Dr. Brown works one day a week at the University of Maryland college hospital, teaching third-year medical students what he called “non-coercive interview techniques”—ways of extracting information from their patients as a journalist would from a source.

“I think it is absolutely imperative that when you are doing your journalistic work and talking to patients, that you make it abundantly clear to them that you’re working as a journalist, and all of the anxiety and guardedness that should obtain when people are dealing with journalists needs to obtain when they’re dealing with me,” he said. “It’s very easy, I think, to slide into a trade on the incredible trust that patients put in physicians—even not their own physicians, just people who are part of the priesthood. They’re very trusting.”

Like Dr. LaPook, Dr. Snyderman and Fox’s “Dr. Manny,” Dr. Gawande’s other job prevented him from giving an interview. “[T]oday I’m a doctor,” he wrote in an e-mail, “and will not have enough time between operations.”

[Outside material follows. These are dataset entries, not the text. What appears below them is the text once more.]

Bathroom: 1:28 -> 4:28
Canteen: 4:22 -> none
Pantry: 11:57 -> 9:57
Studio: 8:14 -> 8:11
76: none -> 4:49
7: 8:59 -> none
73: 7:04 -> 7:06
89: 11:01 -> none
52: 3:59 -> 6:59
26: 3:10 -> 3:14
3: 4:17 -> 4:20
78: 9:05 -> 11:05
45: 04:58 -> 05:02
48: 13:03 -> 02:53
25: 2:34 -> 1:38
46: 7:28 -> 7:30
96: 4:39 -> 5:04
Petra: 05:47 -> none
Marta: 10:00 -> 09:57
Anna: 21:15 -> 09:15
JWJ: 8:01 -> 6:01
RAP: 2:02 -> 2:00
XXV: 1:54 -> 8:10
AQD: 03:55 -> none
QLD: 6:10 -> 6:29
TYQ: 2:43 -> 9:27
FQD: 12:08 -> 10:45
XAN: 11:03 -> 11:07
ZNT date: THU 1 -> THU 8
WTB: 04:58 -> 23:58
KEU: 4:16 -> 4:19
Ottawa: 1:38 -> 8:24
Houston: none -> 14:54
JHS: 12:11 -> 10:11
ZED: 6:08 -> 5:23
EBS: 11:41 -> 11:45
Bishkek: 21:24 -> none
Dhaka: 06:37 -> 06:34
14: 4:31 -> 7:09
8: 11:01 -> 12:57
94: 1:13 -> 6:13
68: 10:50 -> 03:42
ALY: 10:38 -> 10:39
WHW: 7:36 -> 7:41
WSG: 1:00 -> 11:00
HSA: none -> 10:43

Dr. LaPook graduated in 1975 from Yale University, where he was a member of the Society of Orpheus and Bacchus, an a cappella group that calls themselves “the S.O.B.’s.” Generally revered by his patients, and increasingly revered by his new colleagues at CBS, Dr. LaPook has a reputation for being gregarious, and has been making rounds in the CBS newsroom introducing himself, according to two network sources. Aside from a number of interviews with Ms. Couric on the Today show—and setting up that on-screen colonoscopy that contributed to Ms. Couric’s winning a 2001 Peabody—Dr. LaPook has no significant media experience. Since joining CBS, according to those sources, he has received extensive script-writing advice and teleprompter training.

“That happens with everybody,” said Mr. Hartman. Dr. LaPook has been paired “with experienced producers, who are trying to make sure his pieces are up to the standards we set for all our correspondents.”

Among Dr. LaPook’s contributions to the medical field is one of the first electronic medical textbooks, which he developed in the 1980’s. He and his wife, Kate Lear, have two children and live on Central Park West. They occasionally attend Ms. Couric’s philanthropic benefits, have donated tens of thousands of dollars to Democratic candidates and support independent theater.